Use some form of locking mechanism to only perform the task if it is not already in progress. Acquiring the locking token must be a one-step process. See:
/**
* #author McDowell
*/
public abstract class NonconcurrentTask implements Runnable {
private boolean token = true;
private synchronized boolean acquire() {
boolean ret = token;
token = false;
return ret;
}
private synchronized void release() {
token = true;
}
public final void run() {
if (acquire()) {
try {
doTask();
} finally {
release();
}
}
}
protected abstract void doTask();
}
Test code that will throw an exception if the task runs concurrently:
public class Test {
public static void main(String[] args) {
final NonconcurrentTask shared = new NonconcurrentTask() {
private boolean working = false;
protected void doTask() {
System.out.println("Working: "
+ Thread.currentThread().getName());
if (working) {
throw new IllegalStateException();
}
working = true;
try {
Thread.sleep(1000);
} catch (InterruptedException e) {
throw new RuntimeException(e);
}
if (!working) {
throw new IllegalStateException();
}
working = false;
}
};
Runnable taskWrapper = new Runnable() {
public void run() {
while (true) {
try {
Thread.sleep(100);
} catch (InterruptedException e) {
throw new RuntimeException(e);
}
shared.run();
}
}
};
for (int i = 0; i < 100; i++) {
new Thread(taskWrapper).start();
}
}
}
I am from a .net background(no java experience at all), but you could try a simple static flag of some sort that checks at the beginning of the method if its alrady running. Then all you need to do is make sure any read/write of that flag is synchronized. So at beginning check the flag, if its not set, set it, if it is set, return. If its not set, run the rest of the method, and after its complete, unset it. Just make sure to put the code in a try/finally and the flag iunsetting in the finally so it always gets unset in case of error. Very simplified but may be all you need.
Edit: This actually probably works better than synchronizing the method. Because do you really need a new translation immediately after the one before it finishes? And you may not want to lock up a thread for too long if it has to wait a while.
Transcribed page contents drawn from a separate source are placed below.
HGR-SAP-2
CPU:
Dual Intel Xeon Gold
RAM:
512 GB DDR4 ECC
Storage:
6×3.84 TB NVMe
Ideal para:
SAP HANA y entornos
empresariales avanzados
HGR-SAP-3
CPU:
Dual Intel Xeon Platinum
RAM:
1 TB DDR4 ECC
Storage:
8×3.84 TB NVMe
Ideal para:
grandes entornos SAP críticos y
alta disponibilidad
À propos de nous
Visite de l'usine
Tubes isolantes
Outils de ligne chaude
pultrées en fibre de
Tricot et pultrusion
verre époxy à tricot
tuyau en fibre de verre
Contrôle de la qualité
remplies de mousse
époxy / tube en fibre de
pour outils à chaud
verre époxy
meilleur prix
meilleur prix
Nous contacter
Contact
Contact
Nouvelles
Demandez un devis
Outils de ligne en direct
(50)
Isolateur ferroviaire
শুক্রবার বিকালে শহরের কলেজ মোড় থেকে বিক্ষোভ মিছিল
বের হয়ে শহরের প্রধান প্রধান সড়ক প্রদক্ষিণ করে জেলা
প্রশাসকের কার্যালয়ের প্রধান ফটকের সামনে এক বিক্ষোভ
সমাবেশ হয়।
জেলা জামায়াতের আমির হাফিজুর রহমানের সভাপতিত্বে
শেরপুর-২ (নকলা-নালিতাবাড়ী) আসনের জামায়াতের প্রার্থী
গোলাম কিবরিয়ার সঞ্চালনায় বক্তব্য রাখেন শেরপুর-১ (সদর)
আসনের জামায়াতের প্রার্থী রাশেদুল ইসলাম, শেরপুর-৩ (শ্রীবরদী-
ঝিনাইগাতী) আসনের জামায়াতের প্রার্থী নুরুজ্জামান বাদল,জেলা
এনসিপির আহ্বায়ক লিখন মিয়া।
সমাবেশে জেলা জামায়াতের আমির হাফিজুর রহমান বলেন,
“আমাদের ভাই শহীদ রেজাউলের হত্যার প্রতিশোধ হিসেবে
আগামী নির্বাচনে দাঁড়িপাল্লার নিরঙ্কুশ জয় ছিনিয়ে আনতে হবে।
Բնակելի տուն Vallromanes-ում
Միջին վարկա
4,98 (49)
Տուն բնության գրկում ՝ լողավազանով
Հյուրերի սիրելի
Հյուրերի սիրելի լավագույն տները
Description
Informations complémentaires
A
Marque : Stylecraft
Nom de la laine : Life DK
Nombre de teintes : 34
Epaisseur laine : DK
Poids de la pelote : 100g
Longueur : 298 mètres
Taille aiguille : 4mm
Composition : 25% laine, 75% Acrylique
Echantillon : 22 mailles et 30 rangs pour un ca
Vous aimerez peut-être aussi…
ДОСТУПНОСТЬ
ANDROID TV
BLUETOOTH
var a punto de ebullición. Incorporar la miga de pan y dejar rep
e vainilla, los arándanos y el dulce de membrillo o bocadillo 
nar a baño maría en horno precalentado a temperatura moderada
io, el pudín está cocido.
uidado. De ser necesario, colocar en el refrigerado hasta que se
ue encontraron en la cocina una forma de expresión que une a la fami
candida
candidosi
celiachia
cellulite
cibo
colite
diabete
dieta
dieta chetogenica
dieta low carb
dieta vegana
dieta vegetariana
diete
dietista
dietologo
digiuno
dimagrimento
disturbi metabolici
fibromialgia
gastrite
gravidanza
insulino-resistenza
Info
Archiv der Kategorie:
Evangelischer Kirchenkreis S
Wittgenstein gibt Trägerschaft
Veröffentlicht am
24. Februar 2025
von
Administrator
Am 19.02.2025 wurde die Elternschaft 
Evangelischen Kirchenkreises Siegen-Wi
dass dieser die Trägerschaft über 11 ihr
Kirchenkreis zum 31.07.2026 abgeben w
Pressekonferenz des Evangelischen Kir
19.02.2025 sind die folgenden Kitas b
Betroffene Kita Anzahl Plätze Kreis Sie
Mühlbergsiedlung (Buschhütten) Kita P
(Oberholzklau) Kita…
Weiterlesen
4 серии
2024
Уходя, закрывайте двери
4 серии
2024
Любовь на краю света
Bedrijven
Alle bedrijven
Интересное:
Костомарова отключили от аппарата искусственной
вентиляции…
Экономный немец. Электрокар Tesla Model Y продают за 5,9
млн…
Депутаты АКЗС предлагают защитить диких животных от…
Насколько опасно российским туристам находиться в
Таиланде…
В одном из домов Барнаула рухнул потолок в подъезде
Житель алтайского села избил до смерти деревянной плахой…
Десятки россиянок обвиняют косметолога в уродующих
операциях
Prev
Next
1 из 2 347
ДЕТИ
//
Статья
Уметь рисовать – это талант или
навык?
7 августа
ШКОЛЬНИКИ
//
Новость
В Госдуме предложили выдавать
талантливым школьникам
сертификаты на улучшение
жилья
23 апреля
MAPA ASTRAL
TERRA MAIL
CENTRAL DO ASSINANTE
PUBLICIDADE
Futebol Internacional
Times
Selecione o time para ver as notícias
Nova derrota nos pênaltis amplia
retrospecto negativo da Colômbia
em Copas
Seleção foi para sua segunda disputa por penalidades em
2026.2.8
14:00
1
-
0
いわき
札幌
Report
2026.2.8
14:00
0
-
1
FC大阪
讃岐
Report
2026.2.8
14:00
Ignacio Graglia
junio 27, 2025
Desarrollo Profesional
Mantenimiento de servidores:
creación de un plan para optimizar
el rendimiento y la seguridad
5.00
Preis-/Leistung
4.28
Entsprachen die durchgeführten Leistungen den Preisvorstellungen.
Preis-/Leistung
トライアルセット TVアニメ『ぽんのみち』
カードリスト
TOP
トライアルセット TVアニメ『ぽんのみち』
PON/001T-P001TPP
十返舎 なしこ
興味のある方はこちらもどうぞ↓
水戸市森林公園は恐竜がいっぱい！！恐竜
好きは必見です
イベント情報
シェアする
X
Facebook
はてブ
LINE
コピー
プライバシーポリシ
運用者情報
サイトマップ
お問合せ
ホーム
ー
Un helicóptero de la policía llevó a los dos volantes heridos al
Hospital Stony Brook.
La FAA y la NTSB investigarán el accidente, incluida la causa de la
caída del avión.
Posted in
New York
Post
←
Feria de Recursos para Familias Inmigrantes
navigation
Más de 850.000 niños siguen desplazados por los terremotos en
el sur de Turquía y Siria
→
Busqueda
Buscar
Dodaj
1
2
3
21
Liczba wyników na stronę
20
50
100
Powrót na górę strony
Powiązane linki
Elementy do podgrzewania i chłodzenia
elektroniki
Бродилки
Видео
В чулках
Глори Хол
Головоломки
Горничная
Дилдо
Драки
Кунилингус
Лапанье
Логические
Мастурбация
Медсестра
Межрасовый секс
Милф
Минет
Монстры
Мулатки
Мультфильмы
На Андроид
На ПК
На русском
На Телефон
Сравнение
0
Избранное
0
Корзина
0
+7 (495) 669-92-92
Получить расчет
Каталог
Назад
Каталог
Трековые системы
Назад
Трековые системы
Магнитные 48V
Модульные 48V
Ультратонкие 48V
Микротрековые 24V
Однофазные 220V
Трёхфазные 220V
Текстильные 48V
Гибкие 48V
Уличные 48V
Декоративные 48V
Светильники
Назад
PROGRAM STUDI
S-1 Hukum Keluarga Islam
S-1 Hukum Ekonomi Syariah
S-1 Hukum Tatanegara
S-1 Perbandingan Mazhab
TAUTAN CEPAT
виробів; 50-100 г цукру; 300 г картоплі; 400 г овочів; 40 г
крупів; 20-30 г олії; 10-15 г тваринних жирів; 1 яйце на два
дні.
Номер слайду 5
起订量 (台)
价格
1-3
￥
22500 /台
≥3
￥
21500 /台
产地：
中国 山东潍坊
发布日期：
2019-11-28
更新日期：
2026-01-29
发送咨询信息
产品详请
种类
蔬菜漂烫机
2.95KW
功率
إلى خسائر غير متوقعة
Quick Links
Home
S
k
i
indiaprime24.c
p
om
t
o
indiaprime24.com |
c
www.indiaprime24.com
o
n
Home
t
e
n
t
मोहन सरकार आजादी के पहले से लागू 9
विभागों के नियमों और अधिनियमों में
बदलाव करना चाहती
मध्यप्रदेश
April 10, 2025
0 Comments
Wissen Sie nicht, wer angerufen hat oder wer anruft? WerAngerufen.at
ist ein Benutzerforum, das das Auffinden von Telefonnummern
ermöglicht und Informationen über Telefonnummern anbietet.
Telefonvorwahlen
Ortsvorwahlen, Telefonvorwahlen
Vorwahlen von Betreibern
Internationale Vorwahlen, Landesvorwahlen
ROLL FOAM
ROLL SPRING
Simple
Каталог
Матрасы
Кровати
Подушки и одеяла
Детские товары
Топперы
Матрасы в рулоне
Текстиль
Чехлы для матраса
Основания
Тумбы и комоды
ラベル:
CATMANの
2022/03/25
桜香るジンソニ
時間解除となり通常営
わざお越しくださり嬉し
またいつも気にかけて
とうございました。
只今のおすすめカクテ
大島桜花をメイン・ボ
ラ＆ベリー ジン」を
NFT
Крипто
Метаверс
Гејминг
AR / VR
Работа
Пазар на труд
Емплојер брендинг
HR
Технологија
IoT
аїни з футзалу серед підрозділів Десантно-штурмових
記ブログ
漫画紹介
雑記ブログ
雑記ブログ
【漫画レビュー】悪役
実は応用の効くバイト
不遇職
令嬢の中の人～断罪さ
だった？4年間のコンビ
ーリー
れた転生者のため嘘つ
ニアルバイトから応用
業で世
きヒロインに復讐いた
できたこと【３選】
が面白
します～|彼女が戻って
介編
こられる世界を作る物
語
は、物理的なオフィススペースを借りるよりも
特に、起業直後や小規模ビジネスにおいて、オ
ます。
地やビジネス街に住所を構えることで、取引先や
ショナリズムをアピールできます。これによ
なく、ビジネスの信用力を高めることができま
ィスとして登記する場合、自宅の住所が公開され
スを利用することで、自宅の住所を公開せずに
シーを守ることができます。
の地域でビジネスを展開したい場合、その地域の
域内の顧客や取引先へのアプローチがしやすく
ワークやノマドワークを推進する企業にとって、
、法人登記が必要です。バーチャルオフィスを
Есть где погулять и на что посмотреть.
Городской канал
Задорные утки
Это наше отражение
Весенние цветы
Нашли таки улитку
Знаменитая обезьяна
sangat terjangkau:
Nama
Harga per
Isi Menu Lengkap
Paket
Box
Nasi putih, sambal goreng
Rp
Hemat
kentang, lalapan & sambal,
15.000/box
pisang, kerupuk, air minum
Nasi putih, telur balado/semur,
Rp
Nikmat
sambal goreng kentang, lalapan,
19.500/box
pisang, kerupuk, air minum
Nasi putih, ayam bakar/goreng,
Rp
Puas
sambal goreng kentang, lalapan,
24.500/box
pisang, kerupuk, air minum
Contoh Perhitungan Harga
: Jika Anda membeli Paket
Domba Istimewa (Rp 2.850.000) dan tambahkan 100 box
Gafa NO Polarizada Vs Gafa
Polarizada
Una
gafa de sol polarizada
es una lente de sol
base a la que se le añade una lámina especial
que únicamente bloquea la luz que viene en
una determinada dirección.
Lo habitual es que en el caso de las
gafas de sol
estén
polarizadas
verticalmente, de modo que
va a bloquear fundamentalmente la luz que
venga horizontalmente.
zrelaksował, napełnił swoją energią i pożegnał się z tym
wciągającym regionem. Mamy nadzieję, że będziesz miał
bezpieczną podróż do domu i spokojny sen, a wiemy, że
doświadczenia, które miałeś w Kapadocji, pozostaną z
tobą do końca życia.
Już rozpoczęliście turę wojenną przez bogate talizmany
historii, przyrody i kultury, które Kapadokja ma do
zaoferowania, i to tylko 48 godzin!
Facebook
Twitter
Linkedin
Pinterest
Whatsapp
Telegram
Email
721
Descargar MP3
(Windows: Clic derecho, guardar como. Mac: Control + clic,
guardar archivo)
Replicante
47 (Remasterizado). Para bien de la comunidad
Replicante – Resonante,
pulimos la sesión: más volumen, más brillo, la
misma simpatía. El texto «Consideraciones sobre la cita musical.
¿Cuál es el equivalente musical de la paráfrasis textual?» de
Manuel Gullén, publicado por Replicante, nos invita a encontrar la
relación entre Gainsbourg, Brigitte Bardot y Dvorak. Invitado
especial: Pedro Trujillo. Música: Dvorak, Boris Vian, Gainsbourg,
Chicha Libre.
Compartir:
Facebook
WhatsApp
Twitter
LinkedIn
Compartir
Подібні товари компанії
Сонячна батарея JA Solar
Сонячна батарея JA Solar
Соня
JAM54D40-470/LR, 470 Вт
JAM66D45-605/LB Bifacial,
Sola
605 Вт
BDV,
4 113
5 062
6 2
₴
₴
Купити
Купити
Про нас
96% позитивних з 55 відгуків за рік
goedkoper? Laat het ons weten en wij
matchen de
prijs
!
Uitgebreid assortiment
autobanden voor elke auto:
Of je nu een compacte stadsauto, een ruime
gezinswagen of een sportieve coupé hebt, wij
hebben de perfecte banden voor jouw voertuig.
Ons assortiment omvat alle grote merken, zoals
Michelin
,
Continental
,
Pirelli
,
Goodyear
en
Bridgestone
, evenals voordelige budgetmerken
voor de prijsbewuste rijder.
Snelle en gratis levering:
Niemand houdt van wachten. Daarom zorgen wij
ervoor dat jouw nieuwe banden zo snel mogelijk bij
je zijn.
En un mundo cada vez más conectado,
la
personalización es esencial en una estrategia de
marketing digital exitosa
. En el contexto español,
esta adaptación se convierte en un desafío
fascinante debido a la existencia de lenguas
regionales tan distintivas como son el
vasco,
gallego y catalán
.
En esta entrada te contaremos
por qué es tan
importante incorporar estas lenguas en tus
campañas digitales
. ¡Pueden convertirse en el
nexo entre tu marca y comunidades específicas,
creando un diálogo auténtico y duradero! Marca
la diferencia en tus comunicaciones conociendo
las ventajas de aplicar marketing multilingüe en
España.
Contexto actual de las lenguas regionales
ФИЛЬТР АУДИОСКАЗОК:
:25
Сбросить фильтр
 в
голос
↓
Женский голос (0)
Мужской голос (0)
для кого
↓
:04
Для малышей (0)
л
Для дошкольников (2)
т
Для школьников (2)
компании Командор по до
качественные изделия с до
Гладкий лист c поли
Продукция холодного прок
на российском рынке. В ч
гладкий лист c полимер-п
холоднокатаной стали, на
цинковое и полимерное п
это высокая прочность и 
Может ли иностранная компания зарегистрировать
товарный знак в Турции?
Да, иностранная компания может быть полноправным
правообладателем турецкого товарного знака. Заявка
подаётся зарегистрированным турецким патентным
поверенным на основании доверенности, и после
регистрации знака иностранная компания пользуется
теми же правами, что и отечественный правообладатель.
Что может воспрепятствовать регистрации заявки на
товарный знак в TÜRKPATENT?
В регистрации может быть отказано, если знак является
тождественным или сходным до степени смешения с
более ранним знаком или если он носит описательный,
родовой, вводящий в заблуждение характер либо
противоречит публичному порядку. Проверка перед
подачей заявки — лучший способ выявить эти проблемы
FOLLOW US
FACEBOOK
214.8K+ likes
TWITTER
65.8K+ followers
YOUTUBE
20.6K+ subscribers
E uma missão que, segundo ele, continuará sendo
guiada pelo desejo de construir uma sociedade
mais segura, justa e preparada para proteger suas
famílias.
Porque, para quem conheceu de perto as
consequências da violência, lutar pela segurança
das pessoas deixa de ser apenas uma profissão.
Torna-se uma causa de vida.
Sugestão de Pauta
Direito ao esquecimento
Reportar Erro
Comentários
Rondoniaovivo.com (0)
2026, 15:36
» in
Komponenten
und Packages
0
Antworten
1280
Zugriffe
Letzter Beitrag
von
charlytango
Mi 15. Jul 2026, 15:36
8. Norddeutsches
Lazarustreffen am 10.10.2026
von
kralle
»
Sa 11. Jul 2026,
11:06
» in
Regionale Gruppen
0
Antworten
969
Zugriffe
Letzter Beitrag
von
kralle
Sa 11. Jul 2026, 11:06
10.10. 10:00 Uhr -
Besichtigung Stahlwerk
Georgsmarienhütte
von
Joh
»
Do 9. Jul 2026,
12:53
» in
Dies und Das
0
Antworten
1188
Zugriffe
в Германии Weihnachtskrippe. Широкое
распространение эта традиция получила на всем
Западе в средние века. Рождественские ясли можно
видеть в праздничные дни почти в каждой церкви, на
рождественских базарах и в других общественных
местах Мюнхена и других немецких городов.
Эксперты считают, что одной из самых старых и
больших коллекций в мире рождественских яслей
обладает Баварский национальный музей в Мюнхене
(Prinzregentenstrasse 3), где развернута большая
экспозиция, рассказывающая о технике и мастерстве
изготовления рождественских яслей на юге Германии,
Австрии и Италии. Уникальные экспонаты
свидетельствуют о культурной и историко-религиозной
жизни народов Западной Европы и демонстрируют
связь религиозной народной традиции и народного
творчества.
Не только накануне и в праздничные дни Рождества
Keep a handle on the load thread to see if it's running?
Or can't you just use a synchronized flag to indicate if a load is in progress?
This is actually identical to the code that is required to manage the construction of a Singleton (gasp!) when done the classical way:
if (instance == null) {
synchronized {
if (instance == null) {
instance = new SomeClass();
}
}
}
The inner test is identical to the outer test. The outer test is so that we dont routinely enter a synchronised block, the inner test is to confirm that the situation has not changed since we last made the test (the thread could have been preempted before entering Synchronized).
In your case:
if (translationsNeedLoading()) {
synchronized {
if (translationsNeedLoading()) {
loadTranslations();
}
}
}
UPDATE: This way of constructing a singleton will not work reliably under your JDK1.4. For explanation see here. However I think you are you will be OK in this scenario.